Is Isotretinoin really a cure?

March 25th, 2009 - 4:51 pm ICT by Amrit Rashmisrisethi  

RoaccutaneIsotretinoin is a medication used for the treatment used at severe acne. Most of the time, used as a chemotherapy medication for prevention and treatment of certain skin cancers.

In some cases, it is used to treat Harlequin type ichthyosis, a usually lethal skin deformation in which sufferers develop armor plated-like skin and usually die soon after birth. It is a retinoid, meaning it derives from vitamin A and is found in small quantities naturally in the body.

This drug is usually prescribed by the supervision of a consultant dermatologist. The dose of isotretinoin a patient receives is dependent on their weight and the severity of the condition. High dose treatments are administered between 0.5 mg/kg/day to 2 mg/kg/day (usually at 0.5 to 1 mg/kg/day.

Isotretinoin is like vitamin A, while taking isotretinoin,a person shouldn’t take vitamin A pills or multivitamins that contain vitamin A.

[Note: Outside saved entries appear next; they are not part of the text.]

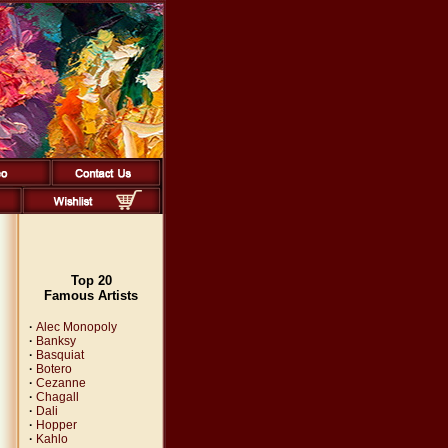
Top 20
Famous Artists
·
Alec Monopoly
·
Banksy
·
Basquiat
·
Botero
·
Cezanne
·
Chagall
·
Dali
·
Hopper
·
Kahlo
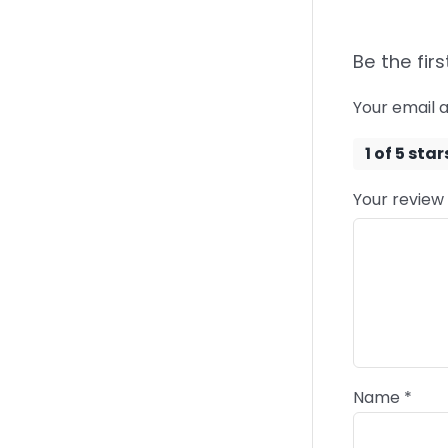
Be the firs
Your email a
1 of 5 star
Your review
Name
*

Effect of this medication :

* Dry skin and lips–your doctor can suggest lotions or creams to use.
* Thinning hair
* Dry, red eyes–you may find that you can’t wear your contact lenses during treatment.
* Pain in your muscles
* Vision problems such as decreased night vision
* Headaches, nausea, and even a blur vision
* Depression or changes in your mood
* Unusual tiredness or lack of appetite
* Severe stomach pain, diarrhea or bleeding from your rectum
* A yellow color in your skin or eyes, and dark yellow urine

Isotretinoin is harmful to the fetus and therefore should not be used during pregnancy. Women of childbearing age must have two negative pregnancy test results before therapy is started, and a pregnancy test must be conducted during each month of therapy. Patients may develop an increase in blood cholesterol and triglycerides.